Records from a data source:
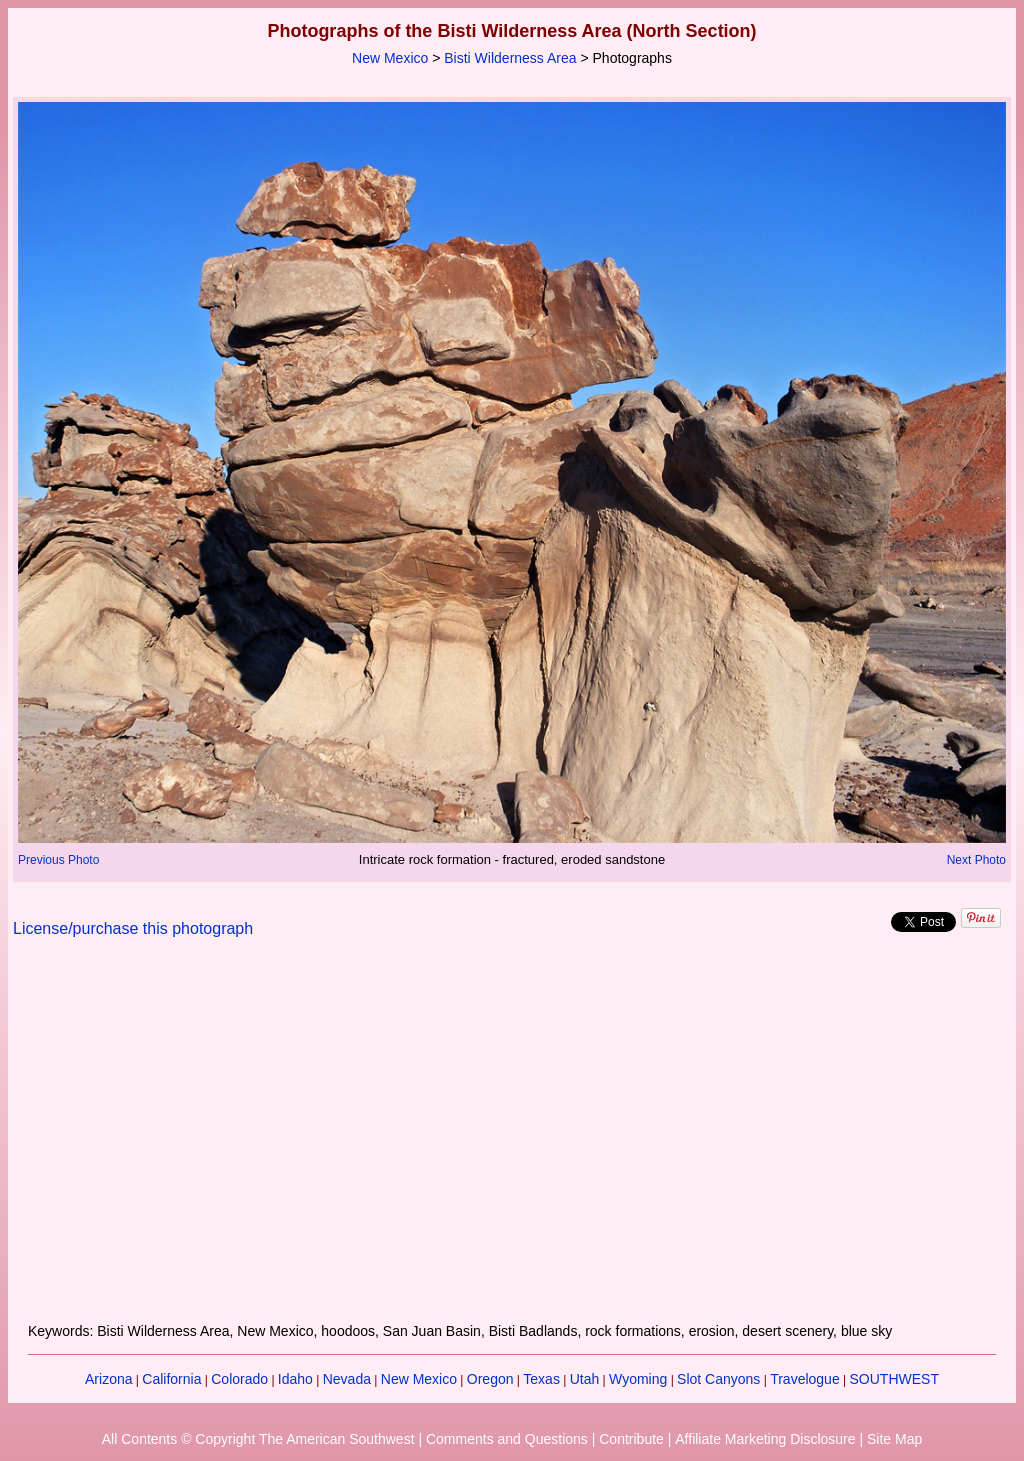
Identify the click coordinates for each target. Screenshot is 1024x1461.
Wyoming (638, 1379)
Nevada (347, 1379)
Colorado (239, 1379)
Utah (585, 1379)
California (171, 1379)
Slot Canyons (718, 1379)
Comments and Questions (507, 1439)
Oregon (490, 1379)
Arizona (108, 1379)
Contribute (631, 1439)
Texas (541, 1379)
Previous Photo (58, 860)
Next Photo (976, 860)
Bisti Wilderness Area (510, 58)
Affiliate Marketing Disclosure (765, 1439)
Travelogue (805, 1379)
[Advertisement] (512, 1142)
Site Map (894, 1439)
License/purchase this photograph (133, 928)
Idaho (295, 1379)
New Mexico (390, 58)
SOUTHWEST (894, 1379)
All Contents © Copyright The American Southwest (258, 1439)
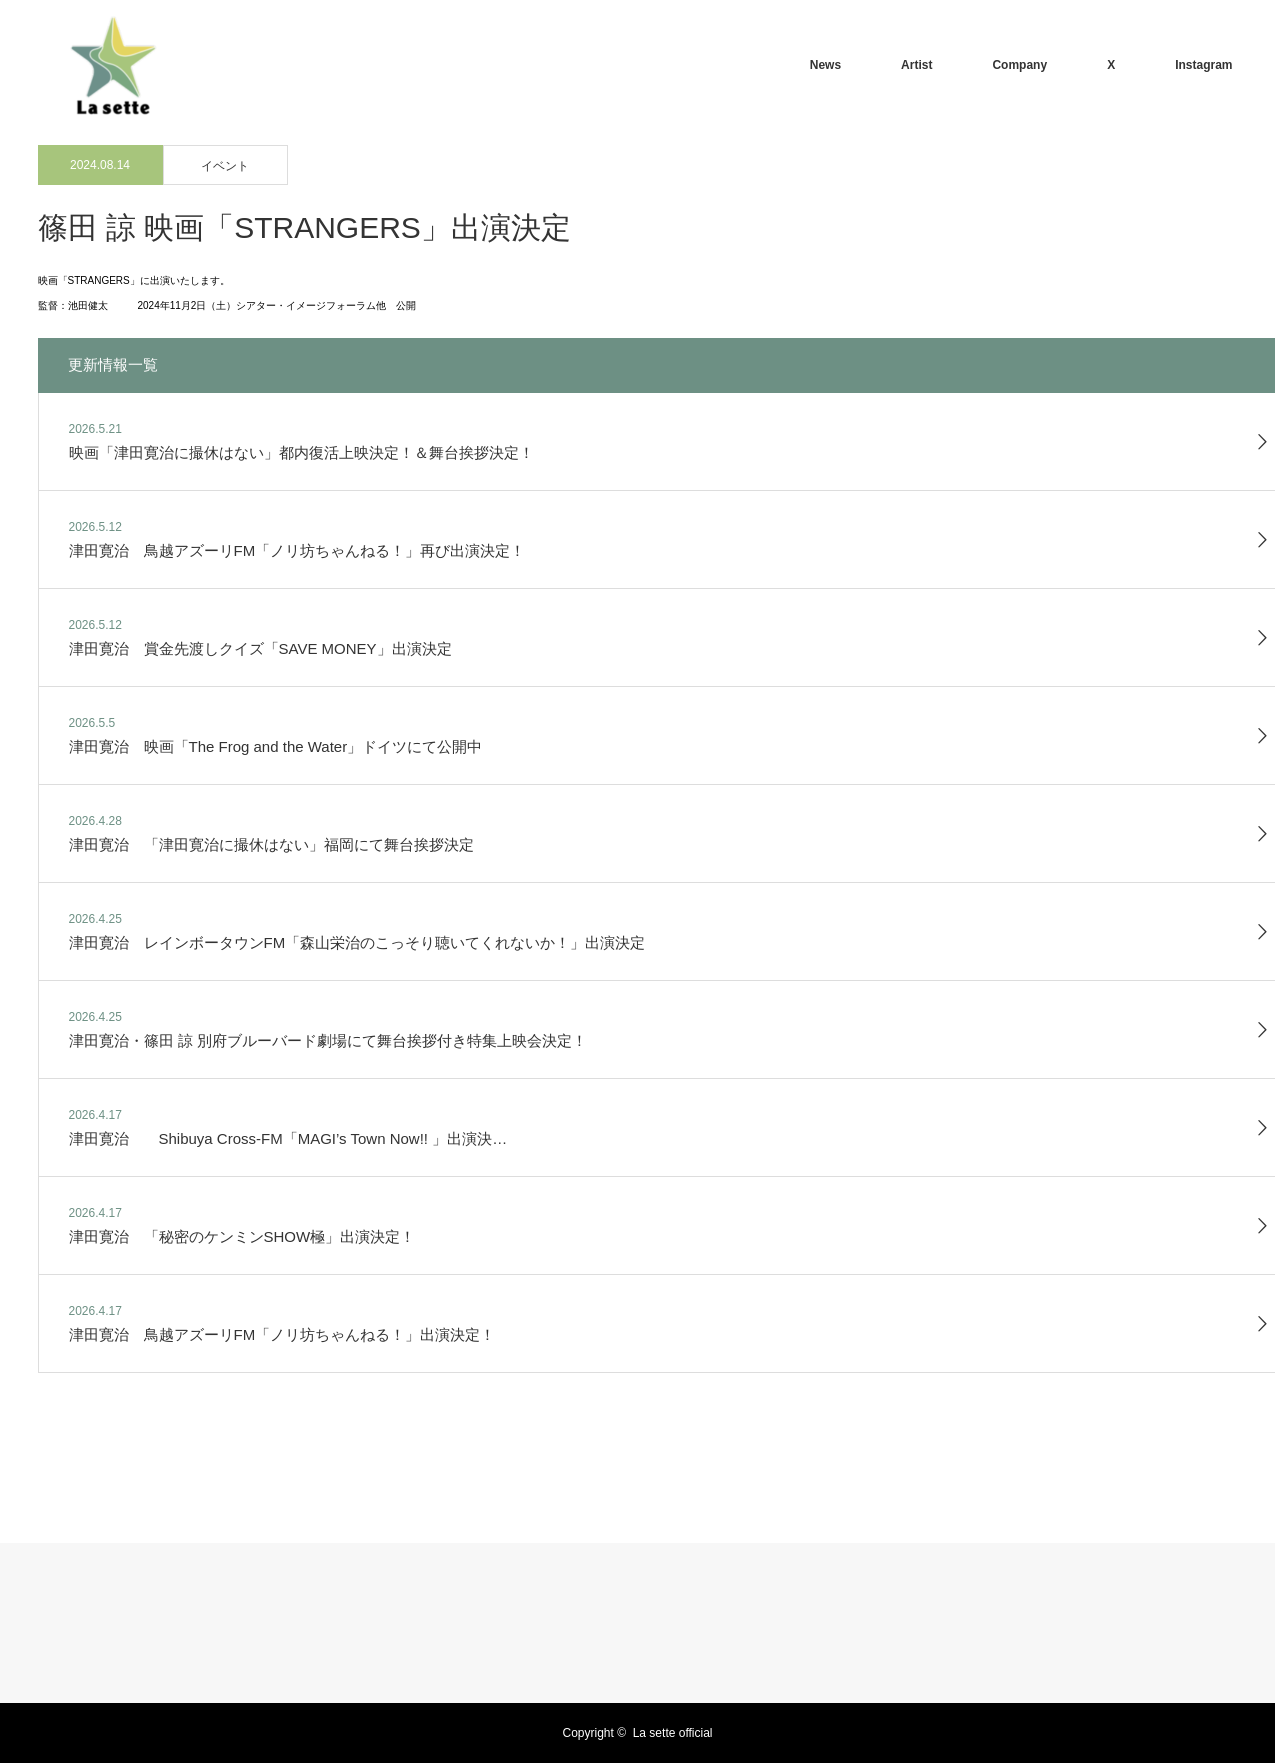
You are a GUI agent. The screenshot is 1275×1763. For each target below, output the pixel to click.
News (825, 65)
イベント (225, 166)
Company (1019, 65)
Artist (916, 65)
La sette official (673, 1733)
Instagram (1203, 65)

*EXERCISE GOAL*. Only text belongs in the copy: repeat each line of the data exactly and leave out the pictures.

*OUTPUT BELOW*.
Identify the click coordinates for each target. Screenshot is 1024x1461.
Wyoming (638, 1379)
Nevada (347, 1379)
Colorado (239, 1379)
Utah (585, 1379)
California (171, 1379)
Slot Canyons (718, 1379)
Comments and Questions (507, 1439)
Oregon (490, 1379)
Arizona (108, 1379)
Contribute (631, 1439)
Texas (541, 1379)
Previous Photo (58, 860)
Next Photo (976, 860)
Bisti Wilderness Area (510, 58)
Affiliate Marketing Disclosure (765, 1439)
Travelogue (805, 1379)
[Advertisement] (512, 1142)
Site Map (894, 1439)
License/purchase this photograph (133, 928)
Idaho (295, 1379)
New Mexico (390, 58)
SOUTHWEST (894, 1379)
All Contents © Copyright The American Southwest (258, 1439)
You are a GUI agent. The screenshot is 1275×1763. For each target below, output the pixel to click.
News (825, 65)
イベント (225, 166)
Company (1019, 65)
Artist (916, 65)
La sette official (673, 1733)
Instagram (1203, 65)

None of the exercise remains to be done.